El viaje interminable del océano


Santiago Gil  //

La literatura es música. Si un texto no resuena más allá de las palabras, si no deja un eco sonoro en nuestra memoria, se convierte en una sucesión de frases y de versos que dicen lo que puede expresar un acta notarial o una lista de la compra. Buscar ese sonido lleva una vida entera, porque quien escribe debe buscar la voz propia, los temas más o menos recurrentes, pero sobre todo la cadencia que haga que sus textos se reconozcan entre cualquier otro texto que se haya escrito a lo largo del tiempo.

Tomás Morales suena a Tomás Morales desde el primer verso que uno lea, desde aquella edición de Las rosas de Hércules que leíamos en el instituto entre Rubén Darío y Juan Ramón Jiménez, porque Tomás creo que era el único poeta canario que aparecía en los libros de texto de mi generación, y además sonaba a mar y a campo, a tierra mojada y a los callaos que remueven las olas insistentes del norte de Gran Canaria.

Tomás era infancia, el paraíso perdido de los poetas, el asidero en el que Rilke decía que estaba toda nuestra esencia, la Arcadia recreada una y mil veces en el sonido del agua de un riego, en los álamos de las fincas o en esa niebla que cuenta el poeta que subía barranco arriba hacia Moya y Fontanales, toda esa irrealidad que de repente vuelven mágicos y telúricos los pasos que vamos dando por las calles o por los caminos de barro, el olor balsámico de todos esos senderos que luego se vuelven versos.

Y está el mar, siempre ese mar que quien se va lejos lleva en cada uno de sus poros y en el eco que reverbera en todos sus recuerdos. Aquel Tomás que acudía a las tertulias de Carmen de Burgos, Colombine, donde coincidía con con Villaespesa, con Gómez de la Serna o con Díaz Canedo, buscaba su música en el recuerdo del mar de Gran Canaria que recitaba insistente en la meseta a la que no llegaba la brisa de las playas de su infancia. Todos esos avatares en la casa se Carmen de Burgos los cuenta Rafael Cansinos Assens en el Diario de un literato, cuando muchos de los que ahora son grandes nombres de la historia de la literatura eran jóvenes bohemios que buscaban esa voz propia de la que vengo hablando.

Tomás regresa a Canarias para trabajar como médico y se instala en Agaete durante ocho años.

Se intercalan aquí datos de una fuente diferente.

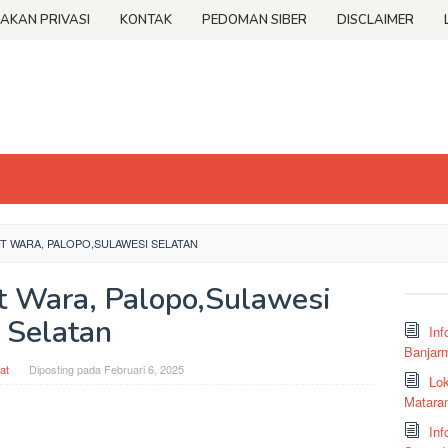
JAKAN PRIVASI
KONTAK
PEDOMAN SIBER
DISCLAIMER
 WARA, PALOPO,SULAWESI SELATAN
t Wara, Palopo,Sulawesi
Selatan
Inf
Banjar
at
Diposting pada
Februari 6, 2025
Lok
Matara
Inf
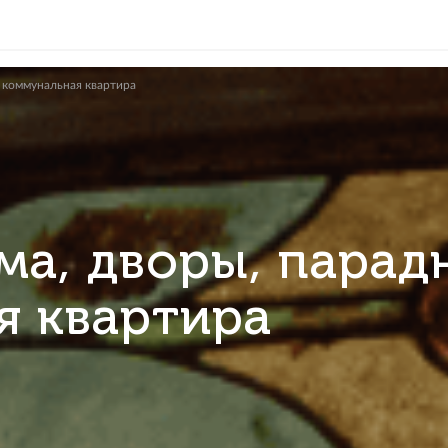
 парадные + коммунальная квартира
дома, дворы, 
ная квартира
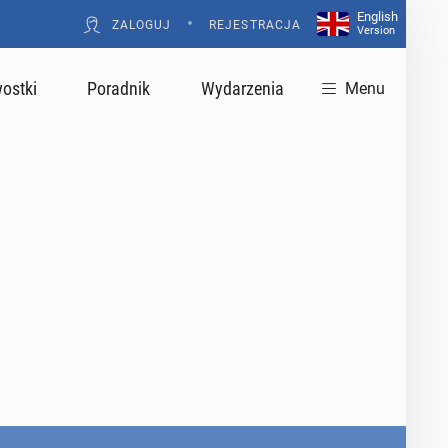
English
•
ZALOGUJ
REJESTRACJA
Version
ostki
Poradnik
Wydarzenia
Menu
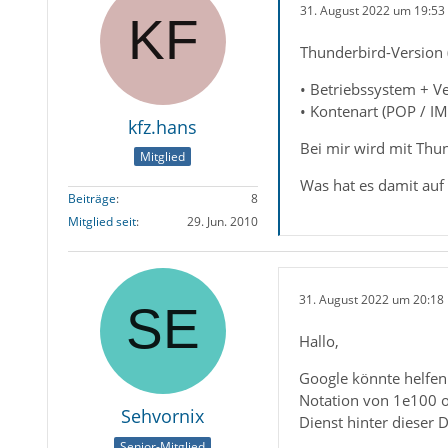
31. August 2022 um 19:53
Thunderbird-Version (
• Betriebssystem + V
• Kontenart (POP / I
kfz.hans
Bei mir wird mit Thu
Mitglied
Was hat es damit auf 
Beiträge
8
Mitglied seit
29. Jun. 2010
31. August 2022 um 20:18
Hallo,
Google könnte helfen
Notation von 1e100 o
Sehvornix
Dienst hinter dieser 
Senior-Mitglied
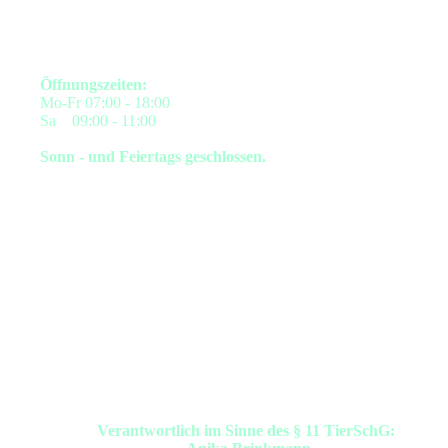
Öffnungszeiten:
Mo-Fr 07:00 - 18:00
Sa 09:00 - 11:00
Sonn - und Feiertags geschlossen.
Verantwortlich im Sinne des § 11 TierSchG:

Imaginen cómo sería el Puerto de Las Nieves en aquellos años, la sonoridad del Atlántico, la luz de los crepúsculos luminosos y luego la espesura del Huerto de las Flores o de los paisajes del Valle. Todo eso que vio y sintió el poeta, unido a sus lecturas, a sus viajes, y a esa infancia casi edénica entre bosques de laurisilva y olor a pino y a poleo, se reconoce luego en todo lo que va escribiendo.

Siempre se etiqueta a Tomás Morales Castellano como poeta modernista, pero creo que su poesía, aun siendo de las que mejor se engarzan con la corriente liderada por Rubén Darío, se acerca también al simbolismo, pero sobre todo se acerca a su propia mirada de la vida y a los paisajes que le marcaron: su modernismo cambia los nenúfares por el olor a sebas y por el estruendo de las olas contra las rocas de Las Salinas, La Caleta o El Juncal. He vuelto estos días a releer Las rosas del Hércules, y ahora entiendo y siento aún con más cercanía todos esos versos.

El poeta murió joven, pero dejó unos versos eternos, por tanto el poeta no fallece mientras sus sonetos y sus versos alejandrinos resuenen y remuevan las emociones de quienes se acercan a ellos. Los aniversarios sirven para desempolvar libros olvidados. A veces hablamos mucho de ellos, pero no nos acercamos a los anaqueles para revivirlos como único reviven los libros de poemas. Sin lectores no hay poemas ni poetas.

Volvamos estos días a Las rosas de Hércules, a sus olores, a sus metáforas, a la sinfonía perfecta de su cadencia, al olor de la infancia en los campos de Gran Canaria y sobre todo al Atlántico, a ese océano que muchas veces no escuchamos cuando queremos saber de dónde viene la música de nuestra memoria más lejana. Y luego está el azul, toda esa inmensidad que el poeta escribe para que jamás termine el viaje en ninguna parte.